Microsoft today formally opened up a public beta test of the Microsoft Speech Server 2007, a significant upgrade to its voice recognition and telephony server with a host of new features and technologies.

Speech Server 2007 is the third release of Microsoft’s speech and telephony platform but the first to feature VoiceXML , the approved industry standard markup language for voice command recognition. In previous versions, Microsoft had been championing another standard, SALT, which never received W3C approval.

Microsoft Speech Server is an interactive voice recognition (IVR) platform that provides speech and telephony systems on a single platform. Applications can be written to take either keypad or voice input for applications like customer service or support.

The new version is fully integrated with Visual Studio 2005 and uses the Windows Workflow Foundation libraries found in WinFX. As part of this integration, Speech Server 2007 comes with a Dialogue Workflow Designer built on the Windows Workflow Foundation.

In Visual Studio, a developer can make a new voice-driven application, drag an event like a prompt for input from a toolbar to the video design, attach an audio file to that action and the actions to take based on user input. All of this is done in a visual representation of the call flow without writing code.

Microsoft did this because that’s how its customers were designing their voice applications in the first place. “As we talk to customers, very often design of these apps was done by a committee in Visio, and then they had to go and code it by hand,” said Clint Patterson, director of product management for Microsoft Speech Server.

“So when they made changes to it, there wasn’t a 1-to-1 representation. Here, when you change a prompt or response, you simple go into this app and edit it from the visual layout.”

Because the application is built on the Workflow foundation, it’s possible to connect the main voice-driven application to other applications. It can kick off other processes, pass information or launch other applications. “So the IVR is no longer an isolated workflow in a call center but it’s interacting with other workflows,” said Patterson.

Another new feature in Speech Server 2007 is a natural speech recognition and processing system called Conversational Understanding. It allows a caller to speak more naturally and the system to handle that more natural speech.

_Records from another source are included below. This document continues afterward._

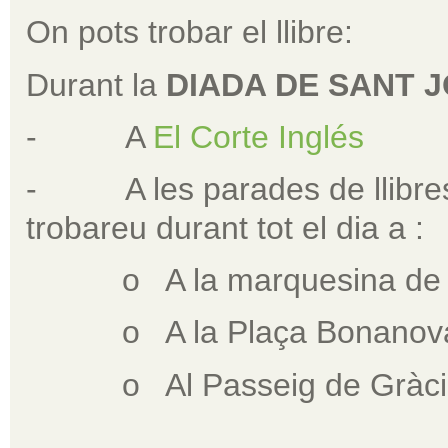
On pots trobar el llibre:
Durant la
DIADA DE SANT J
- A
El Corte Inglés
- A les parades de llibres
trobareu durant tot el dia a :
o A la marquesina de
o A la Plaça Bonanov
o Al Passeig de Gràci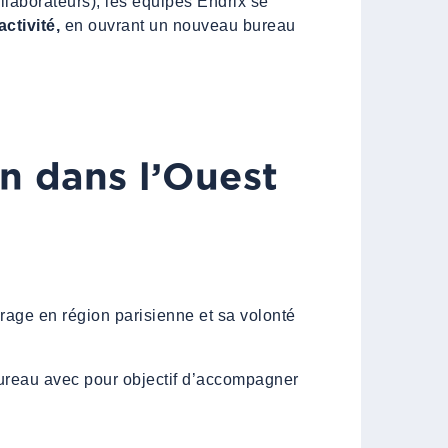
llaborateurs), les équipes Endrix se
ctivité,
en ouvrant un nouveau bureau
n dans l’Ouest
rage en région parisienne et sa volonté
bureau avec pour objectif d’accompagner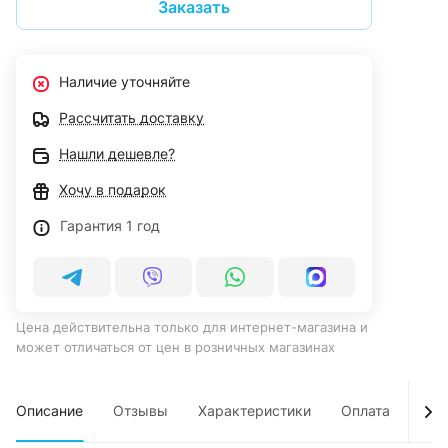
Заказать
Наличие уточняйте
Рассчитать доставку
Нашли дешевле?
Хочу в подарок
Гарантия 1 год
Цена действительна только для интернет-магазина и
может отличаться от цен в розничных магазинах
Описание
Отзывы
Характеристики
Оплата
Дос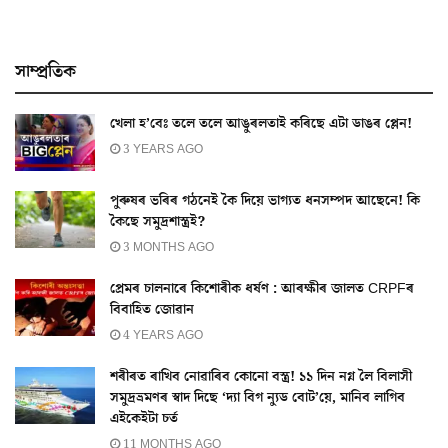
সাম্প্ৰতিক
খেলা হ’বেঃ তলে তলে আঙুৰলতাই কৰিছে এটা ডাঙৰ প্লেন!
3 YEARS AGO
পুৰুষৰ ভৰিৰ গঠনেই কৈ দিয়ে ভাগ্যত ধনসম্পদ আছেনে! কি
কৈছে সমুদ্ৰশাস্ত্ৰই?
3 MONTHS AGO
প্ৰেমৰ চালনাৰে কিশোৰীক ধৰ্ষণ : আৰক্ষীৰ জালত CRPFৰ
বিবাহিত জোৱান
4 YEARS AGO
শৰীৰত ৰাখিব নোৱাৰিব কোনো বস্ত্ৰ! ১১ দিন নগ্ন লৈ বিলাসী
সমুদ্ৰভ্ৰমণৰ স্বাদ দিছে ‘দ্যা বিগ ন্যুড বোট’য়ে, মানিব লাগিব
এইকেইটা চৰ্ত
11 MONTHS AGO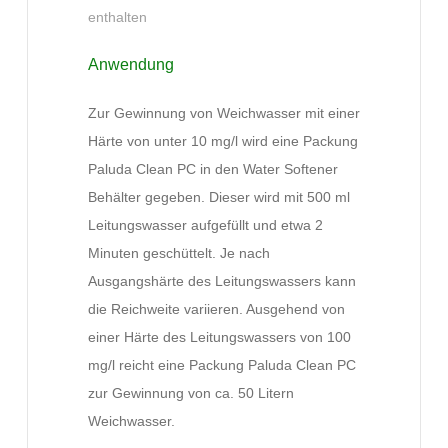
enthalten
Anwendung
Zur Gewinnung von Weichwasser mit einer
Härte von unter 10 mg/l wird eine Packung
Paluda Clean PC in den Water Softener
Behälter gegeben. Dieser wird mit 500 ml
Leitungswasser aufgefüllt und etwa 2
Minuten geschüttelt. Je nach
Ausgangshärte des Leitungswassers kann
die Reichweite variieren. Ausgehend von
einer Härte des Leitungswassers von 100
mg/l reicht eine Packung Paluda Clean PC
zur Gewinnung von ca. 50 Litern
Weichwasser.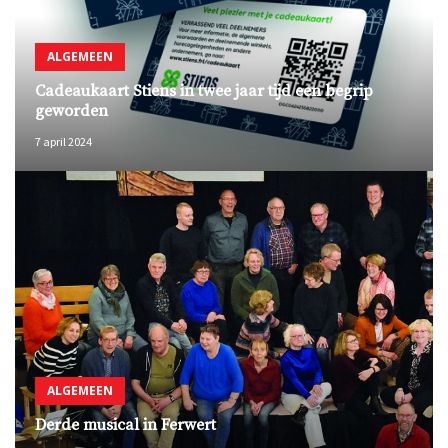
ALGEMEEN
Cadeaukaart Stiens in twee jaar tijd een begrip
geworden
7 april 2024
ALGEMEEN
Derde musical in Ferwert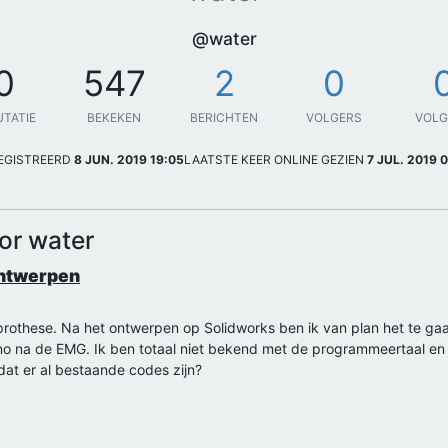
@water
0
547
2
0
UTATIE
BEKEKEN
BERICHTEN
VOLGERS
VOL
EGISTREERD
8 JUN. 2019 19:05
LAATSTE KEER ONLINE GEZIEN
7 JUL. 2019 
or water
ontwerpen
prothese. Na het ontwerpen op Solidworks ben ik van plan het te ga
ino na de EMG. Ik ben totaal niet bekend met de programmeertaal en 
 dat er al bestaande codes zijn?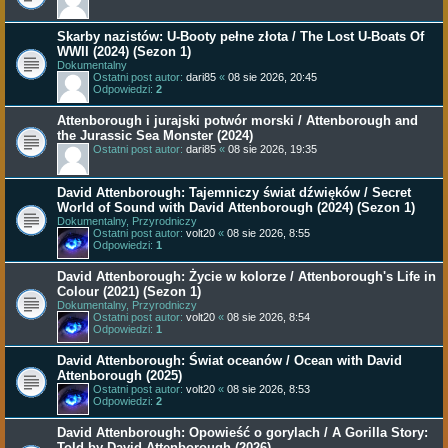
Skarby nazistów: U-Booty pełne złota / The Lost U-Boats Of
WWII (2024) (Sezon 1)
Dokumentalny
Ostatni post autor:
dari85
«
08 sie 2026, 20:45
Odpowiedzi:
2
Attenborough i jurajski potwór morski / Attenborough and
the Jurassic Sea Monster (2024)
Ostatni post autor:
dari85
«
08 sie 2026, 19:35
David Attenborough: Tajemniczy świat dźwięków / Secret
World of Sound with David Attenborough (2024) (Sezon 1)
Dokumentalny, Przyrodniczy
Ostatni post autor:
volt20
«
08 sie 2026, 8:55
Odpowiedzi:
1
David Attenborough: Życie w kolorze / Attenborough's Life in
Colour (2021) (Sezon 1)
Dokumentalny, Przyrodniczy
Ostatni post autor:
volt20
«
08 sie 2026, 8:54
Odpowiedzi:
1
David Attenborough: Świat oceanów / Ocean with David
Attenborough (2025)
Ostatni post autor:
volt20
«
08 sie 2026, 8:53
Odpowiedzi:
2
David Attenborough: Opowieść o gorylach / A Gorilla Story:
Told by David Attenborough (2026)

One aspect is that it knows all of the different ways people can say the same thing, like how people may place an order. Rather than hand-code all the different ways people might say “I’d like to order a pizza,” Speech Server generates its own wild cards.

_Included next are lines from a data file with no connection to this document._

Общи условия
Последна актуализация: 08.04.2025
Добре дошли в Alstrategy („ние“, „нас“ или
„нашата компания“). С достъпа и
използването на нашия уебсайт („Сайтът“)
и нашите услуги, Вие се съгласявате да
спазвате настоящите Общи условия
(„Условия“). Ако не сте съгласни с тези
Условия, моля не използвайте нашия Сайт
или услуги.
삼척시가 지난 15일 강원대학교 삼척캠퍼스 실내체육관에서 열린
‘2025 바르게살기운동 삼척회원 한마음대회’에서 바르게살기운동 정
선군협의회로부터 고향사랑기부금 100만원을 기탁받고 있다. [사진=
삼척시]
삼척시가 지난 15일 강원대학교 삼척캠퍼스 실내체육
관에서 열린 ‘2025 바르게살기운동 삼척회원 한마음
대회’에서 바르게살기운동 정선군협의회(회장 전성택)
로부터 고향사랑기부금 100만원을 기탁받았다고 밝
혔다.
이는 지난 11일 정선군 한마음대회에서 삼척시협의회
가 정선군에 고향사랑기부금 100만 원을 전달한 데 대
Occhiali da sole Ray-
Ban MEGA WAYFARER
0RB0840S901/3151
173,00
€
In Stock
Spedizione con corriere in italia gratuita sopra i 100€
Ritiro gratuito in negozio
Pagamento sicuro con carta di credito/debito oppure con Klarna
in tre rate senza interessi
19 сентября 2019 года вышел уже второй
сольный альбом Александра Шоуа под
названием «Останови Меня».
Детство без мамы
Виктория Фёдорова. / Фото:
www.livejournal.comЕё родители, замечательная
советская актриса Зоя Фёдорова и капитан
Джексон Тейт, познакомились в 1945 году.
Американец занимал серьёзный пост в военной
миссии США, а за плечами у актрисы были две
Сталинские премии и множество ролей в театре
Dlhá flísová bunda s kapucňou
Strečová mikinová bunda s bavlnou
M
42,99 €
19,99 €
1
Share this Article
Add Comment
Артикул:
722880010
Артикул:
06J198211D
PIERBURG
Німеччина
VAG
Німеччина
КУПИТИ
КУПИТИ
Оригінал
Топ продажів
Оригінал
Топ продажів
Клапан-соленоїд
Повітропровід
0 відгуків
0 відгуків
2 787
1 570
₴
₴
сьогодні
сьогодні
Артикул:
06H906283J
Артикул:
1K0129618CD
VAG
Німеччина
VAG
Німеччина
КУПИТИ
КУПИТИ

Complimenting this is the Grammar Design Advisor, which acts as a grammar checker for applications before they are deployed. It examines all of the voice input prompts programmers build into an application and corrects their bad grammar. That way, at least the caller has to speak properly.

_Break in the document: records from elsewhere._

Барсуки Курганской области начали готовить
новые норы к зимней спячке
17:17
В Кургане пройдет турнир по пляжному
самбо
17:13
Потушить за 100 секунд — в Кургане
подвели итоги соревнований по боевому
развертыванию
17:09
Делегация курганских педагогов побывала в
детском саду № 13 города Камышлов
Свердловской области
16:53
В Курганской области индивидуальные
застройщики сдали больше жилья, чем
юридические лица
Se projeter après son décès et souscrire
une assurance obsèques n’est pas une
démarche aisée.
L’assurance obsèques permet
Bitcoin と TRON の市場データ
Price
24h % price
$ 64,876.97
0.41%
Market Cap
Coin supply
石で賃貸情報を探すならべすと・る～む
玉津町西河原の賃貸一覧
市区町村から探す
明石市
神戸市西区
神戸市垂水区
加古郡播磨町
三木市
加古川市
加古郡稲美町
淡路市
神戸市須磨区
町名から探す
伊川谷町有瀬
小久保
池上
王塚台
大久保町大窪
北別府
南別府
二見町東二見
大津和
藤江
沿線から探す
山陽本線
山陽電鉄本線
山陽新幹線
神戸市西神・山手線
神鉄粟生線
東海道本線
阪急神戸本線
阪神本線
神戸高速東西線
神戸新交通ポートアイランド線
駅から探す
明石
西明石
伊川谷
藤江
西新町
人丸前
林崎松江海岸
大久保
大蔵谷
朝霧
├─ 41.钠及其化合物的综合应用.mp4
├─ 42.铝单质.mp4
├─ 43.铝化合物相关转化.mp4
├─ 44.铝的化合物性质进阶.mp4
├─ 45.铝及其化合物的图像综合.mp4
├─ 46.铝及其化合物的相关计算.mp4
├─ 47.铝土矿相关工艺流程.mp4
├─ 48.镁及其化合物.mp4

Other features include native support for VoIP, including Session Initiation Protocol (SIP) and Real-Time Transport Protocol (RTP) support out-of-the-box and the Analytics Studio and Business Intelligence Tools to provide users with customized, detailed usage reports. Analytics Studio will provide a variety of predefined reports while Business Intelligence Tools provide managers with a long-term view of caller behavior.

Daniel Hong, senior voice business analyst with Datamonitor, said the speech recognition market has been lacking a big name developer like Microsoft to really promote the idea of voice-driven applications, but Microsoft could change that.

“Speech recognition is still pretty expensive and quite an investment,” he said. “A lot of organizations have a hard time justifying the cost of speech. Microsoft Speech Server is significantly cheaper than other solutions out there when looking at total cost of ownership.”

Speech Server 2007 is due in the fall. It will be available globally with keypad input support but language support will be limited to the U.S., U.K. and German language.